The foregoing and other objects, features, aspects and advantages of the present invention will become more apparent from the following detailed description of the present invention when taken in conjunction with the accompanying drawings.

BRIEF DESCRIPTION OF THE DRAWINGS

FIG. 1 is a diagram showing a basic configuration of a battery module.

FIG. 2 is a perspective view showing a battery cell.

FIG. 3 is a perspective view showing a state in which a wiring module is provided on the battery module.

FIG. 4 is a top view of the battery module.

FIG. 5 is a diagram schematically showing a state in which a gas is discharged from the battery cell.

FIG. 6 is a diagram schematically showing a periphery of a second region of a cover member.

FIG. 7 is a perspective view showing a modification of the second region.

FIG. 8 is a cross sectional view showing the second region shown in FIG. 7.

FIGS. 9 to 13 are cross sectional views showing further modifications of the second region of the cover member.

DESCRIPTION OF THE PREFERRED EMBODIMENTS

Hereinafter, embodiments of the present technology will be described. It should be noted that the same or corresponding portions are denoted by the same reference characters, and may not be described repeatedly.

It should be noted that in the embodiments described below, when reference is made to number, amount, and the like, the scope of the present technology is not necessarily limited to the number, amount, and the like unless otherwise stated particularly. Further, in the embodiments described below, each component is not necessarily essential to the present technology unless otherwise stated particularly. Further, the present technology is not limited to one that necessarily exhibits all the functions and effects stated in the present embodiment.

It should be noted that in the present specification, the terms “comprise”, “include”, and “have” are open-end terms. That is, when a certain configuration is included, a configuration other than the foregoing configuration may or may not be included.

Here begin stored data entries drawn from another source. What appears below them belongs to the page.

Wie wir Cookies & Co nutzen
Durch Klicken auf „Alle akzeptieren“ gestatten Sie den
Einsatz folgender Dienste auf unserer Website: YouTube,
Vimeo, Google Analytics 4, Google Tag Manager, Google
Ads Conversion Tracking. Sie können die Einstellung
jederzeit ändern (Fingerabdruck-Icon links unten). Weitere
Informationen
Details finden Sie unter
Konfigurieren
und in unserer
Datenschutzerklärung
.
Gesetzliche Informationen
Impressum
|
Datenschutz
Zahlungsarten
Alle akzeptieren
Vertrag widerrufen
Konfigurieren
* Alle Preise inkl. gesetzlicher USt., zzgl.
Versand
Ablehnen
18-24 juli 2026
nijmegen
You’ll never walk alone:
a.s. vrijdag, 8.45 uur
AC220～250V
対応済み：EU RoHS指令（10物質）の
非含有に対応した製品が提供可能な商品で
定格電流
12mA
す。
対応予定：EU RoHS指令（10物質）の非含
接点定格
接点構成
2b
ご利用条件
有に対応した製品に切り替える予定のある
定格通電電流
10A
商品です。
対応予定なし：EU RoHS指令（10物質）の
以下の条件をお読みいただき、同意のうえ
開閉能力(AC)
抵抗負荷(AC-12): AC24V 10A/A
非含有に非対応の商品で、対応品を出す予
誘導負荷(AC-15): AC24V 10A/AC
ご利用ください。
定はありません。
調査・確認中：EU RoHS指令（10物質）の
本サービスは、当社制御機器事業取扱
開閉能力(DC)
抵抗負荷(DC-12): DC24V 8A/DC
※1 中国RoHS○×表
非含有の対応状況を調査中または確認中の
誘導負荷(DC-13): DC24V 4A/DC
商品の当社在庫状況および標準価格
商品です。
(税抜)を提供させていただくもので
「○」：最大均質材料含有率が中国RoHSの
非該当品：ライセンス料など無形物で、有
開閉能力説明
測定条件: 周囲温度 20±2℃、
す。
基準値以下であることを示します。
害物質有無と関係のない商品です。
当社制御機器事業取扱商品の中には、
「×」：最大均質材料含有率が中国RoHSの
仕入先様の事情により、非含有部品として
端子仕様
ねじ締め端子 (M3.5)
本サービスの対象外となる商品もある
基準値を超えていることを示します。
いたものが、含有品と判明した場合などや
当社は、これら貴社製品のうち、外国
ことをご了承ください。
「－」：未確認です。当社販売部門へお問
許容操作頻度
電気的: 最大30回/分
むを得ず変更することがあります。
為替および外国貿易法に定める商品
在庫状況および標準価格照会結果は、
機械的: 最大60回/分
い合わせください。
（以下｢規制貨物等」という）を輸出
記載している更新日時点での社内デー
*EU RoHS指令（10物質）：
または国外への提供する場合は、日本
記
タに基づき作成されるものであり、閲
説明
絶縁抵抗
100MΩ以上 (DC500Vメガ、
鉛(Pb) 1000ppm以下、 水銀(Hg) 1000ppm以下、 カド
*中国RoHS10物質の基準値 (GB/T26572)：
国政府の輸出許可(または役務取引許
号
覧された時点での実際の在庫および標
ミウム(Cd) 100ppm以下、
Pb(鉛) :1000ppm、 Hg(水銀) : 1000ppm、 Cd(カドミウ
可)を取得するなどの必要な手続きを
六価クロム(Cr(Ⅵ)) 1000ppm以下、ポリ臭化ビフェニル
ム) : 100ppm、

Also, in the present specification, when geometric terms and terms representing positional/directional relations are used, for example, when terms such as “parallel”, “orthogonal”, “obliquely at 45°”, “coaxial”, and “along” are used, these terms permit manufacturing errors or slight fluctuations. In the present specification, when terms representing relative positional relations such as “upper side” and “lower side” are used, each of these terms is used to indicate a relative positional relation in one state, and the relative positional relation may be reversed or turned at any angle in accordance with an installation direction of each mechanism (for example, the entire mechanism is reversed upside down).

In the present specification, the term “battery” is not limited to a lithium ion battery, and may include other batteries such as a nickel-metal hydride battery and a sodium ion battery. In the present specification, the term “electrode” may collectively represent a positive electrode and a negative electrode. Further, the term “electrode plate” may collectively represent a positive electrode plate and a negative electrode plate.

In the present specification, the “battery cell” can be mounted on vehicles such as a hybrid electric vehicle (HEV), a plug-in hybrid electric vehicle (PHEV), and a battery electric vehicle (BEV). It should be noted that the use of the “battery cell” is not limited to the use in a vehicle.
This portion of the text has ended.